Because of this drug's unique chemistry, it acts in blockade at
opiate receptor sites, making it important in the practice of
drug treatment and rehabilitation. For nearly two generations,
methadone has been the go-to therapy in the treatment and
management of opiate dependency. Addicted patients who
failed in therapy or those who experienced multiple relapses,
methadone (dolophine) represented a fairly safe and reliable
means of managing the problem. "Methadone maintenance"

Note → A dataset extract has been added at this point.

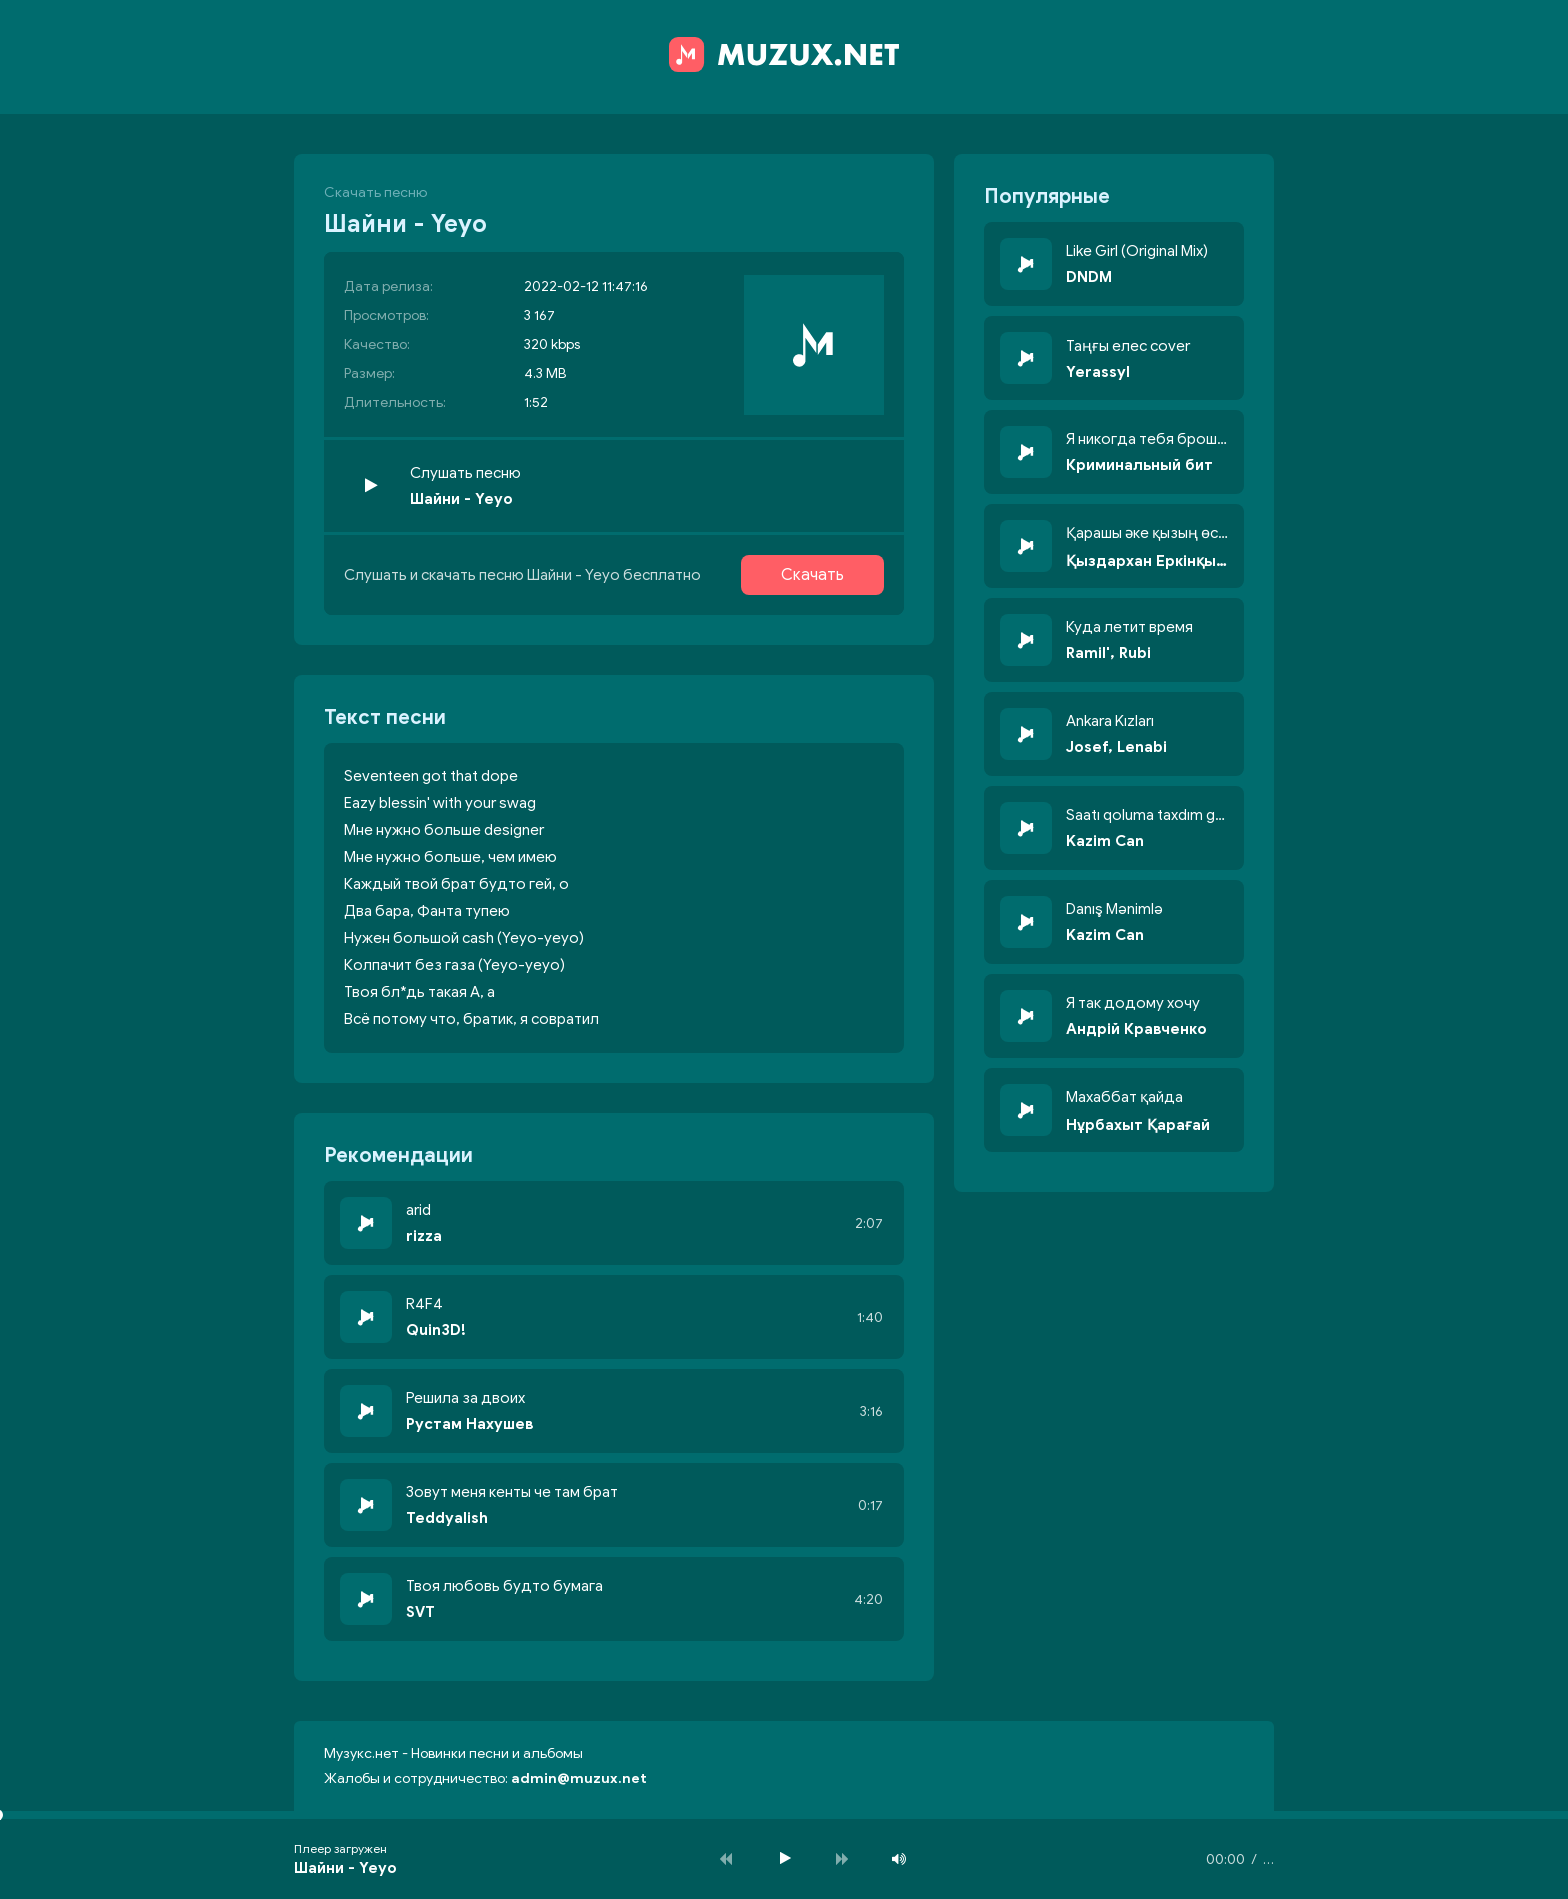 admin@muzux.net (579, 1778)
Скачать (812, 575)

has been the standard of care therapy in treatment of patients
with chronic opiate abuse histories. Methadone substitution
therapy crafted a pharmacological solution whereby opiate
addicts could pull back from their lives on the street, pull the
needles from their arms and transition to a medically
supervised therapy that provided them with the necessary
narcotics to stave off withdrawals. But in the end, methadone
is one of a slew of very potent narcotic analgesics itself, not all
that different than the abused opiates it replaces. Methadone
is frequently abused too, sometimes fatally. Heroin addicts
"chip" and add bits and pieces of other narcotics on top of
their methadone therapy to get high. Some methadone
patients take to the abuse of drugs like Xanax to create a
super methadone cocktail that is uniquely stupefying. This
month's mystery drug may dislodge methadone from its
primacy in narcotic replacement therapy and become the
standard of care for the treatment of narcotic addicts.

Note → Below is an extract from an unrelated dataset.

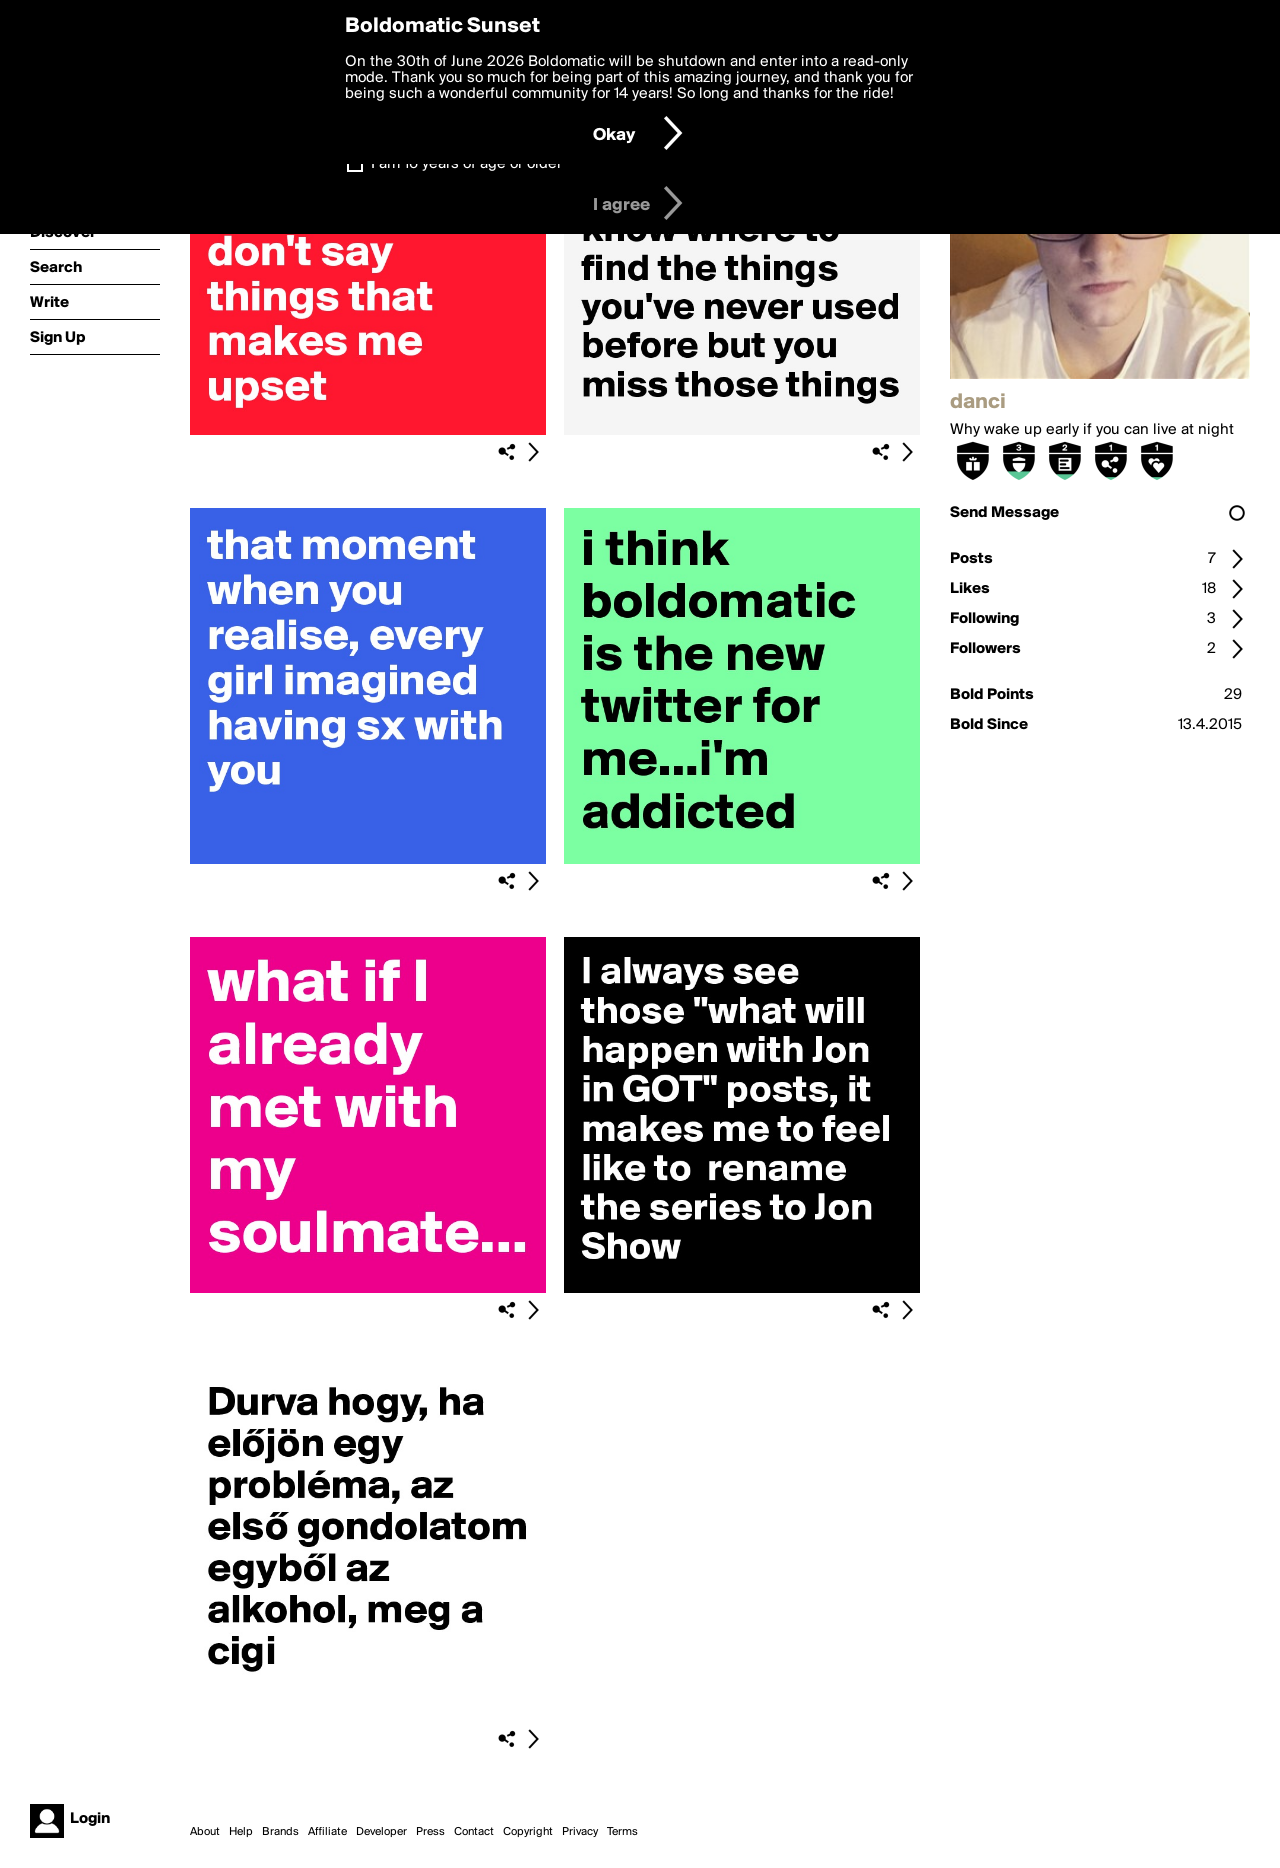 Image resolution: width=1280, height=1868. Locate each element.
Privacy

When utilized in the roll of narcotic replacement therapy, this
month's drug can be tricky to use. Physicians have to follow a
strict set of protocols to bridge heroin and methadone addicts
over to short acting narcotics, such as morphine, before the
substitution therapy with this drug can begin. In fact, an
addicted patient must actually descend into a mildly acute
withdrawal before therapy can begin. Once those withdrawals
are evident, the drug is administered. Withdrawals stop
shortly afterwards. The dose is adjusted over the course of
several days of trial and error. Once sufficient concentrations
of the drug are present to suppress withdrawals and a patient
has become stable, he/she can then be titrated down off the
drug. Becoming more vogue however is the utilization of the
drug in the roll of substitution therapy. As is the case with
methadone maintenance, affected patients are weaned down
to as small a dose as possible and then maintained on a low
dose of it over and extended period of time.
As an analgesic, this month's drug does not hold a great deal
of promise. Its mixed property status makes it a poor
candidate to treat most types of moderate and serious pain.
But there are some patients where the drug may be an
appropriate fit. To that end, physicians have options that
include the transdermal patch, a product not to be confused
with a fentanyl transdermal patch. As a drug of abuse, there
have been sporadic reports of "outbreaks" in communities
where the drug is commonly used in treating narcotic
dependency. In the club scene, the drug has been found in the
possession of those who tend to use ecstasy, GHB and
hallucinogens. Many people who use the drug to get high are
often disappointed with their purchase. The mixed agonistantagonist properties of this drug often cause it to be a dud on
the party scene. And although this drug may come off a little
flat for those looking to get high, its real value is in the
stabilization, detoxification and maintenance of the addicted
opiate patient. For the narcotic dependent and the addicted,
this month's drug may be nothing short of a miracle.